If you have setuptools, you can build and install paramiko and all its
dependencies with this command (as root)::

    easy_install ./


Portability
-----------

i code and test this library on Linux and MacOS X. for that reason, i'm
pretty sure that it works for all posix platforms, including MacOS. it
should also work on Windows, though i don't test it as frequently there.
if you run into Windows problems, send me a patch: portability is important
to me.

python 2.2 may work, thanks to some patches from Roger Binns. things to
watch out for:

    * sockets in 2.2 don't support timeouts, so the 'select' module is
      imported to do polling.  
    * logging is mostly stubbed out. it works just enough to let paramiko
      create log files for debugging, if you want them. to get real logging,
      you can backport python 2.3's logging package. Roger has done that
      already:
      http://sourceforge.net/project/showfiles.php?group_id=75211&package_id=113804

you really should upgrade to python 2.3. laziness is no excuse! :)

some python distributions don't include the utf-8 string encodings, for
reasons of space (misdirected as that is). if your distribution is
missing encodings, you'll see an error like this::

    LookupError: no codec search functions registered: can't find encoding

this means you need to copy string encodings over from a working system.
(it probably only happens on embedded systems, not normal python
installs.) Valeriy Pogrebitskiy says the best place to look is
``.../lib/python*/encodings/__init__.py``.


Bugs & Support
--------------

there's a launchpage page for paramiko, with a bug tracker:

    https://launchpad.net/paramiko/
    
this is the primary place to file and browse bug reports.

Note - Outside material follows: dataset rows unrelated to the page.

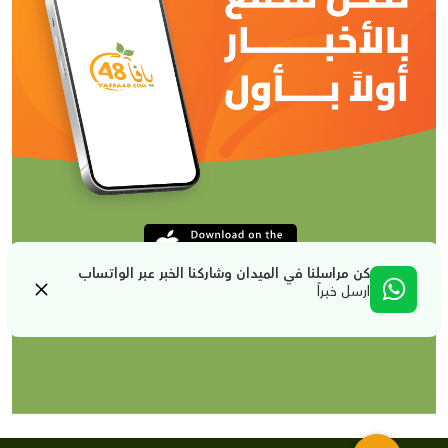
كن مراسلنا في الميدان وشاركنا الخبر عبر الواتساب
ارسل خبراً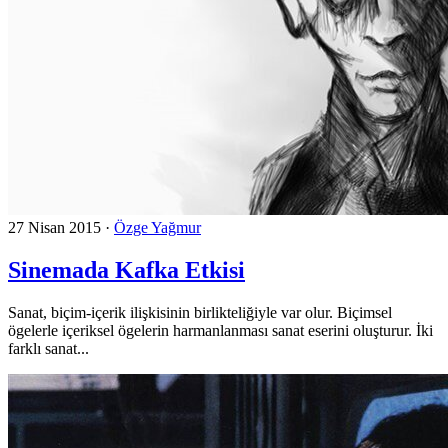
27 Nisan 2015
·
Özge Yağmur
Sinemada Kafka Etkisi
Sanat, biçim-içerik ilişkisinin birlikteliğiyle var olur. Biçimsel
ögelerle içeriksel ögelerin harmanlanması sanat eserini oluşturur. İki
farklı sanat...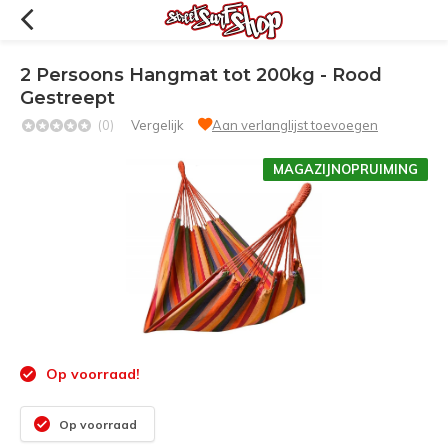
2 Persoons Hangmat tot 200kg - Rood
Gestreept
(0)
Vergelijk
Aan verlanglijst toevoegen
MAGAZIJNOPRUIMING
Op voorraad!
Op voorraad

there's also a low-traffic mailing list for support and discussions:

    http://www.lag.net/mailman/listinfo/paramiko


Demo
----

several demo scripts come with paramiko to demonstrate how to use it.
probably the simplest demo of all is this::

    import paramiko, base64
    key = paramiko.RSAKey(data=base64.decodestring('AAA...'))
    client = paramiko.SSHClient()
    client.get_host_keys().add('ssh.example.com', 'ssh-rsa', key)
    client.connect('ssh.example.com', username='strongbad', password='thecheat')
    stdin, stdout, stderr = client.exec_command('ls')
    for line in stdout:
        print '... ' + line.strip('\n')
    client.close()

...which prints out the results of executing ``ls`` on a remote server.
(the host key 'AAA...' should of course be replaced by the actual base64
encoding of the host key.  if you skip host key verification, the
connection is not secure!)

the following example scripts (in demos/) get progressively more detailed:

:demo_simple.py:
    calls invoke_shell() and emulates a terminal/tty through which you can
    execute commands interactively on a remote server.  think of it as a
    poor man's ssh command-line client.

:demo.py:
    same as demo_simple.py, but allows you to authenticiate using a
    private key, attempts to use an SSH-agent if present, and uses the long
    form of some of the API calls.

:forward.py:
    command-line script to set up port-forwarding across an ssh transport.
    (requires python 2.3.)

:demo_sftp.py:
    opens an sftp session and does a few simple file operations.

:demo_server.py:
    an ssh server that listens on port 2200 and accepts a login for
    'robey' (password 'foo'), and pretends to be a BBS.  meant to be a
    very simple demo of writing an ssh server.


Use
---

the demo scripts are probably the best example of how to use this package.
there is also a lot of documentation, generated with epydoc, in the doc/
folder.  point your browser there.  seriously, do it.  mad props to
epydoc, which actually motivated me to write more documentation than i
ever would have before.

there are also unit tests here::

    $ python ./test.py

which will verify that most of the core components are working correctly.